That theory is a "common misconception", he told Kotaku. "The way our dynamic stuff and our scripting works, it's obvious it gets in situations where it taxes the PS3. And we felt we had a lot of it under control.
"But for certain users it literally depends on how they play the game, varied over a hundred hours and literally what spells they use. Did they go in this building? [And so on.]
"It's literally the things you've done in what order and what's running," he added. "Some of the things are literally what spells do you have hot-keyed? Because, as you switch to them, they handle memory differently."
Howard admitted his development team were aware PS3 was going to run into a "bad memory situation" that might affect "a small percentage" of players, but says Bethesda did everything it could to try to prevent that from happening. "We did a ton more testing this time around, so the game is definitely our most solid release regardless of platform."

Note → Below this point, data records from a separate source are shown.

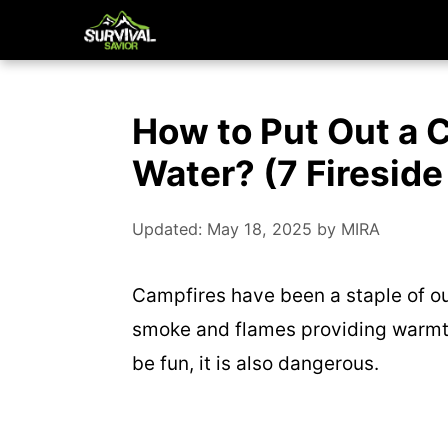
Skip
to
content
How to Put Out a 
Water? (7 Fireside
Updated: May 18, 2025
by
MIRA
Campfires have been a staple of out
smoke and flames providing warmth
be fun, it is also dangerous.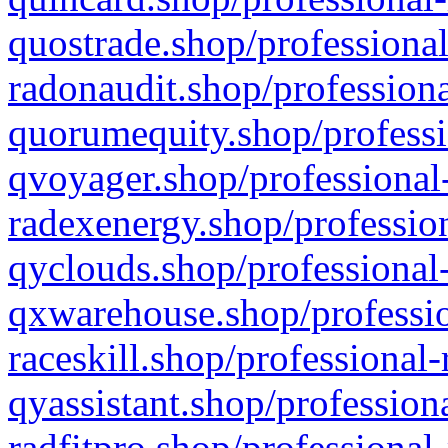
quostrade.shop/professional
radonaudit.shop/professiona
quorumequity.shop/professi
qvoyager.shop/professional-
radexenergy.shop/profession
qyclouds.shop/professional-
qxwarehouse.shop/professio
raceskill.shop/professional-
qyassistant.shop/profession
radfitpro.shop/professional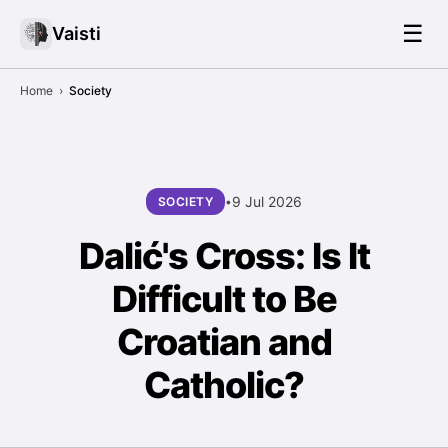
☰
Vaisti
Home
›
Society
9 Jul 2026
SOCIETY
•
Dalić's Cross: Is It
Difficult to Be
Croatian and
Catholic?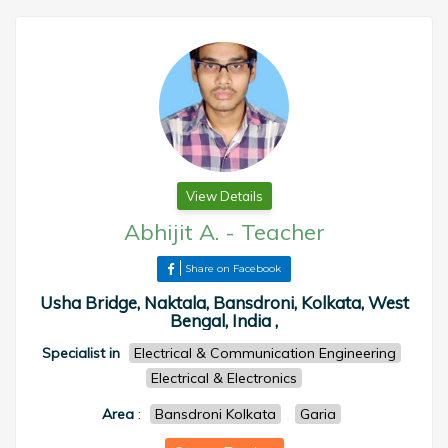
View Details
Abhijit A.
-
Teacher
Share on Facebook
Usha Bridge, Naktala, Bansdroni, Kolkata, West
Bengal, India ,
Specialist in
Electrical & Communication Engineering
Electrical & Electronics
Area
:
Bansdroni Kolkata
Garia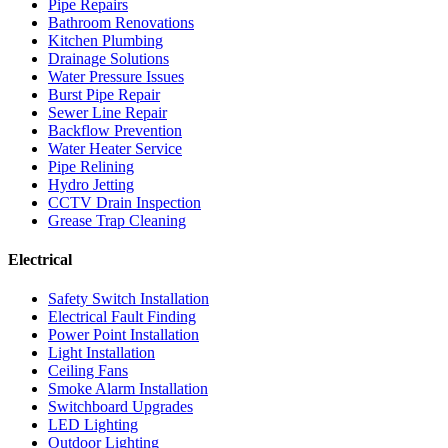
Pipe Repairs
Bathroom Renovations
Kitchen Plumbing
Drainage Solutions
Water Pressure Issues
Burst Pipe Repair
Sewer Line Repair
Backflow Prevention
Water Heater Service
Pipe Relining
Hydro Jetting
CCTV Drain Inspection
Grease Trap Cleaning
Electrical
Safety Switch Installation
Electrical Fault Finding
Power Point Installation
Light Installation
Ceiling Fans
Smoke Alarm Installation
Switchboard Upgrades
LED Lighting
Outdoor Lighting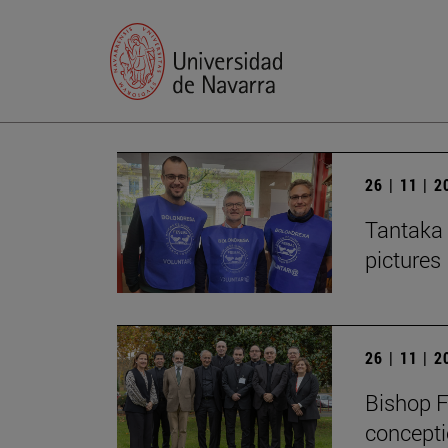
26 | 11 | 
Tantaka 
pictures
26 | 11 | 
Bishop F
concepti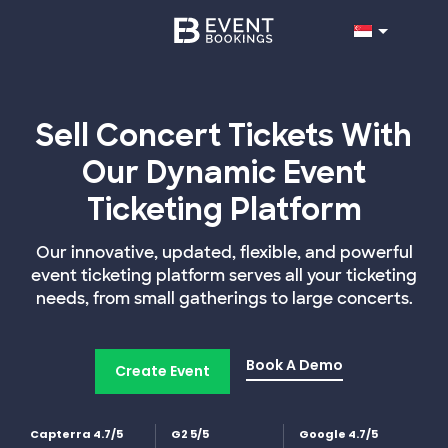
Sell Concert Tickets With
Our Dynamic Event
Ticketing Platform
Our innovative, updated, flexible, and powerful
event ticketing platform serves all your ticketing
needs, from small gatherings to large concerts.
Book A Demo
Create Event
Capterra 4.7/5
G2 5/5
Google 4.7/5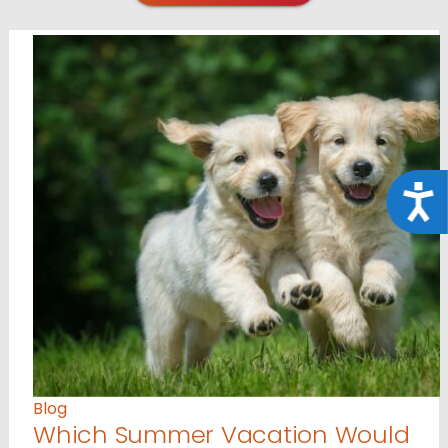
Acce
Blog
Which Summer Vacation Would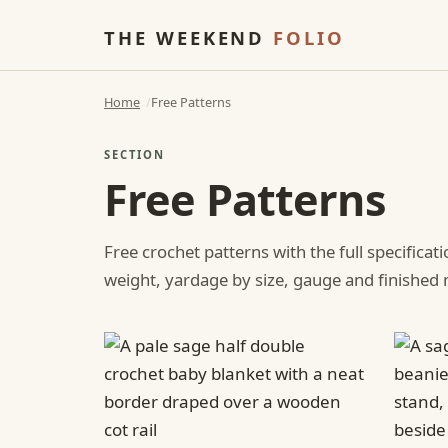
THE WEEKEND
FOLIO
Home
Free Patterns
SECTION
Free Patterns
Free crochet patterns with the full specificat
weight, yardage by size, gauge and finishe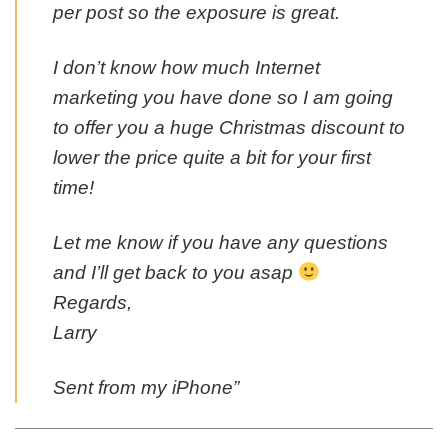
per post so the exposure is great.
I don’t know how much Internet
marketing you have done so I am going
to offer you a huge Christmas discount to
lower the price quite a bit for your first
time!
Let me know if you have any questions
and I’ll get back to you asap
Regards,
Larry
Sent from my iPhone”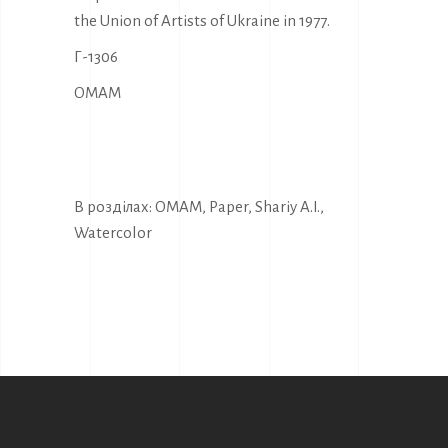
the Union of Artists of Ukraine in 1977.
Г-1306
OMAM
В розділах:
OMAM
,
Paper
,
Shariy A.I.
,
Watercolor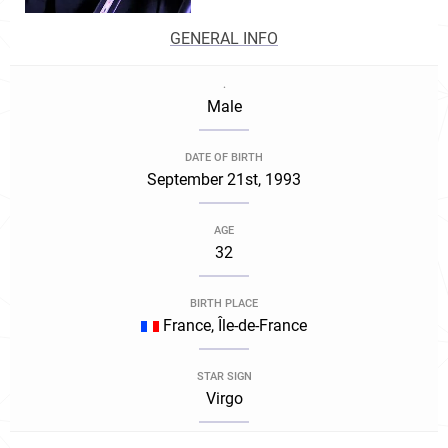
GENERAL INFO
.
Male
DATE OF BIRTH
September 21st, 1993
AGE
32
BIRTH PLACE
France, Île-de-France
STAR SIGN
Virgo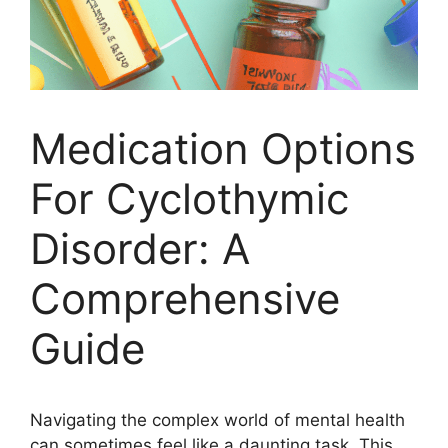
Medication Options
For Cyclothymic
Disorder: A
Comprehensive
Guide
Navigating the complex world of mental health
can sometimes feel like a daunting task. This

Speaking on the day Skyrim's 1.4 patch released, Howard said the work carried out for the game's most recent update was based on data from PS3 gamers' save files submitted to Bethesda throughout December. He expected the patch to address PS3 issues for many players, but was aware it wouldn't eliminate the problems for all of them.
"Now that we've been through this, we're not naīve enough to say, 'We have seen everything,' because we have to assume we haven't. There are still going to be some people who have to come back to us and say, 'Ok, my situation is this.' [Our response is:] 'OK, send us your saved game.'
"We literally need to look at what you have running. We tried doing it through e-mail. We need to open the saved game comes up and look at it. We've got one guy who has seven dragons on the other side of the world, and a siege about to happen in this city and another 20 quests running. And, ok, this is what the game is trying to do and it's having a hard time running that."